What the task requires
From the data below, return each line in which the string "торговой" is found.

......

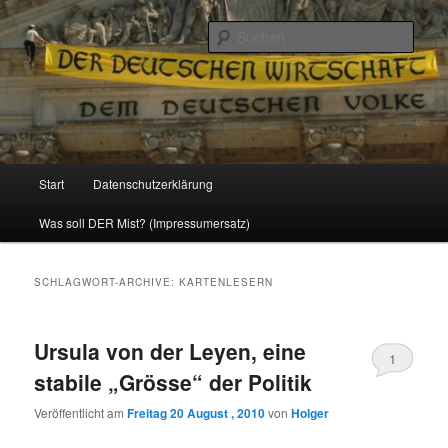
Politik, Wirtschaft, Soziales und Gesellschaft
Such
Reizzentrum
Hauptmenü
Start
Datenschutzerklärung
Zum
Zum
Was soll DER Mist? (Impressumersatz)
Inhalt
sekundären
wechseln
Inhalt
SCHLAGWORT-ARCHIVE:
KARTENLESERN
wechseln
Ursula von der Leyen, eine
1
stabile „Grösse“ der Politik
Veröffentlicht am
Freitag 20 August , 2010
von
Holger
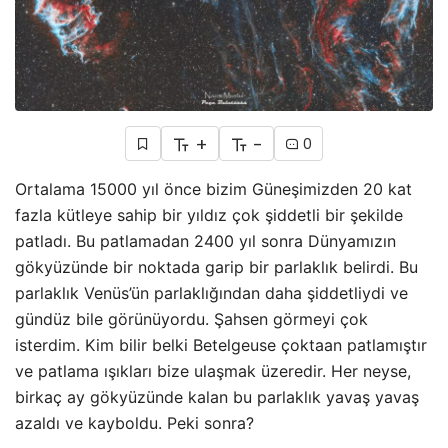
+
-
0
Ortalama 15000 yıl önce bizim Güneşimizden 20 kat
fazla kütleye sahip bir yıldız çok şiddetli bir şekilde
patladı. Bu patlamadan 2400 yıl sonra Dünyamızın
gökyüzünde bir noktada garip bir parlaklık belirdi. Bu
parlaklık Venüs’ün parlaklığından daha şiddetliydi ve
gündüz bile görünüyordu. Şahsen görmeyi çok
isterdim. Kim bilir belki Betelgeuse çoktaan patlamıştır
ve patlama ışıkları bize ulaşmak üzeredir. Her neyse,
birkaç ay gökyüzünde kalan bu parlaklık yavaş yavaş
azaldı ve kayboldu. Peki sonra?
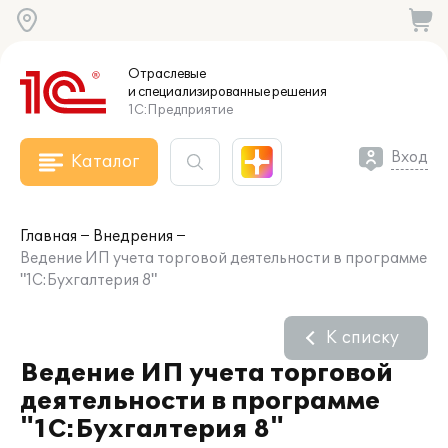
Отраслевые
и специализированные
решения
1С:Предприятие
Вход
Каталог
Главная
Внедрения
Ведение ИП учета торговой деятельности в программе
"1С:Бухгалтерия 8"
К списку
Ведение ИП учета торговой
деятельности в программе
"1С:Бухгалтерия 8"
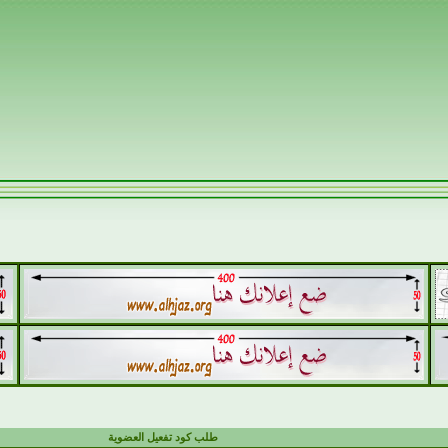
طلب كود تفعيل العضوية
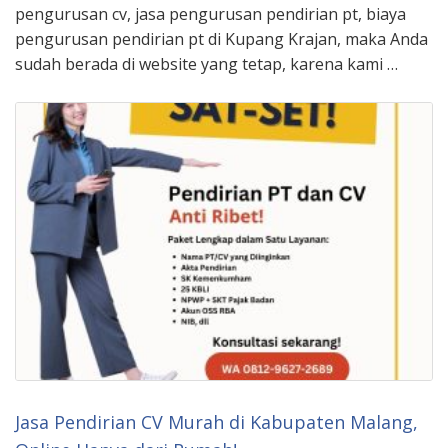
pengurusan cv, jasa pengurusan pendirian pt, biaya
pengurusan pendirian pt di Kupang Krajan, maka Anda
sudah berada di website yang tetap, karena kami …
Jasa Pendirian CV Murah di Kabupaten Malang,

......

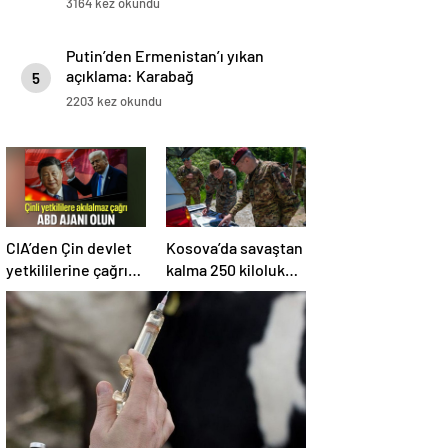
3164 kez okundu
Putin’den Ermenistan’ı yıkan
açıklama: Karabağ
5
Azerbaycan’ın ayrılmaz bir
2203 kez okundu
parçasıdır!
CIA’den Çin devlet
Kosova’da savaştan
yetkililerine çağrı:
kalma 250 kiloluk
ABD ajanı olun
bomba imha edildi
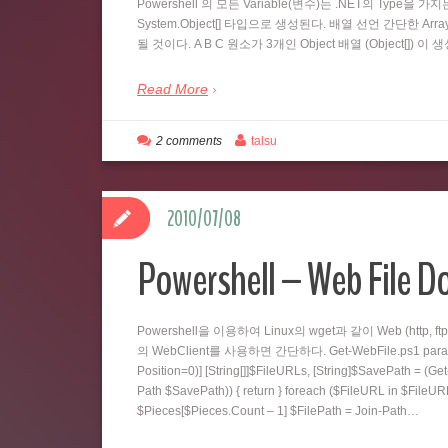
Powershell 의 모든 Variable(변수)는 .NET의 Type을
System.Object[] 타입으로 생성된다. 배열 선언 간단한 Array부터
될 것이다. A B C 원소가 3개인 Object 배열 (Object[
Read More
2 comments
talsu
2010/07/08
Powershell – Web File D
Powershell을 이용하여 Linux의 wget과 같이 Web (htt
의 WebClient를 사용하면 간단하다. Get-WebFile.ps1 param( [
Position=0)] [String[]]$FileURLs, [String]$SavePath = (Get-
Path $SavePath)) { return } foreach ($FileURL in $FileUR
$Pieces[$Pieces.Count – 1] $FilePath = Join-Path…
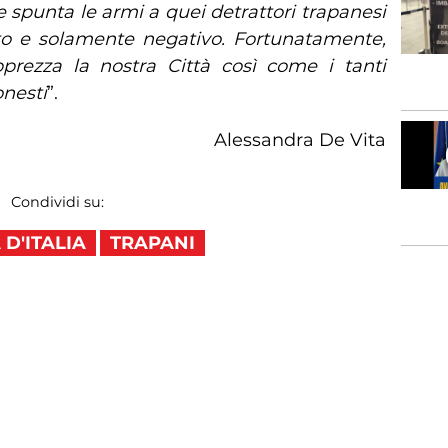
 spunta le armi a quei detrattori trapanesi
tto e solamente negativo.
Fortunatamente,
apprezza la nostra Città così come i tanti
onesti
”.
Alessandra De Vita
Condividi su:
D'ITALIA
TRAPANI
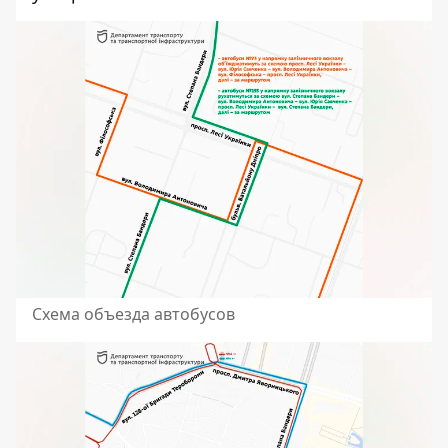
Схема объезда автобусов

......

Solution for this task
Ведение ИП учета торговой деятельности в программе
Ведение ИП учета торговой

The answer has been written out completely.